On 18/05/2013 5:53 a.m., Helmut Hullen wrote:
Hallo, csn233,
Du meintest am 18.05.13:
SG has numerous problems which caused it not to do what it's supposed
to, including that "emergency" mode thing. Here are some things to
consider:
1) a BIG blacklist is overhyped - when I had a good look at our
requirements, there was only a small percentage of those websites we
actually wanted to block, the rest were either squatting websites or
non-existent, or not relevant. Squid could blacklist (eg ACL DENY)
those websites natively with a minimum of fuss.
May be - it does a good job even with these unnecessary entries.
If the list is that badly out of date it will also be *missing* a great
deal of entries.
2) SG has not been updated for 4 or 5 years, if that's your latest
version, you are still out of date.
I can't see a big need for updating. Software really doesn't need
changes ("updates") every month or so.
For regular software yes. But security software which has set itself out
as enumerating badness/goodness for a control method needs constant updates.
More to the point, you will not find much help now. or anyone to fix
it even if you could prove it's a bug.
"That depends!" - I know many colleagues who use "squidguard" since
years; the program doesn't need much help.

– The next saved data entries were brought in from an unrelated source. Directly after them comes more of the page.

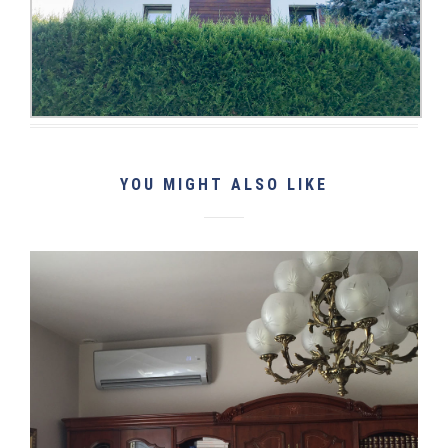
YOU MIGHT ALSO LIKE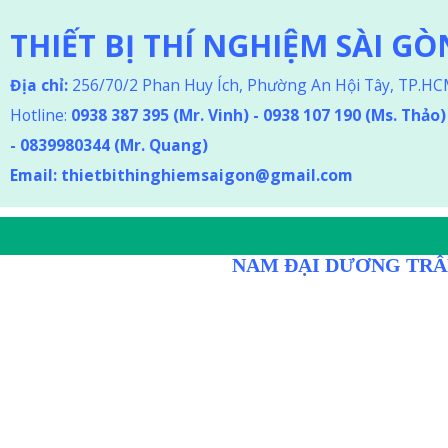
THIẾT BỊ THÍ NGHIỆM SÀI GÒ
Địa chỉ:
256/70/2 Phan Huy Ích, Phường An Hội Tây, TP.H
Hotline:
0938 387 395
(Mr. Vinh) - 0938 107 190 (Ms. Thảo
)
-
0839980344 (Mr. Quang)
Email:
thietbithinghiemsaigon@gmail.com
DÒNG D
NAM ĐẠI DƯƠNG TRÂ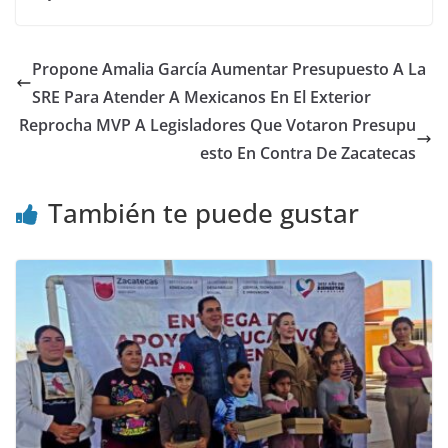
Propone Amalia García Aumentar Presupuesto A La
SRE Para Atender A Mexicanos En El Exterior
Reprocha MVP A Legisladores Que Votaron Presupu
esto En Contra De Zacatecas
También te puede gustar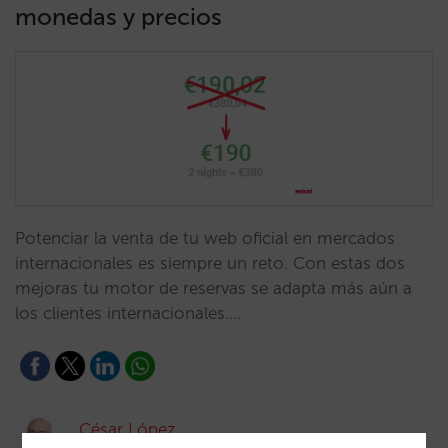
monedas y precios
Potenciar la venta de tu web oficial en mercados
internacionales es siempre un reto. Con estas dos
mejoras tu motor de reservas se adapta más aún a
los clientes internacionales.…
César López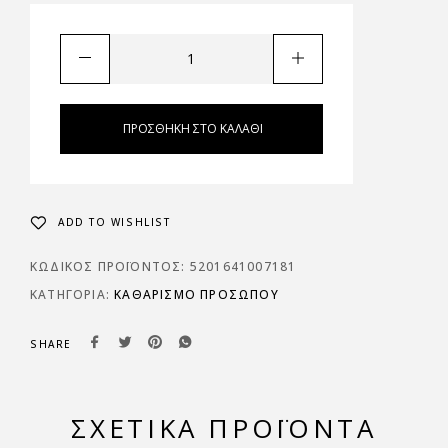
ΠΡΟΣΘΉΚΗ ΣΤΟ ΚΑΛΆΘΙ
ADD TO WISHLIST
ΚΩΔΙΚΌΣ ΠΡΟΪΌΝΤΟΣ:
5201641007181
ΚΑΤΗΓΟΡΊΑ:
ΚΑΘΑΡΙΣΜΌ ΠΡΟΣΏΠΟΥ
SHARE
ΣΧΕΤΙΚΆ ΠΡΟΪΌΝΤΑ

During which time a lot of things have progressed. Squid has gained a lt
of ACL types, better regex handling, better memory management, and an
external ACL helpers interface (which most installations of SG should
really be using).
Which brings me back to my question of what SG was being used for. If it
is something which the current Squid are capable of doing without SG
then you maybe can gain better traffic performance simply by removing SG
from the software chain. Like csn233 found it may be worth it.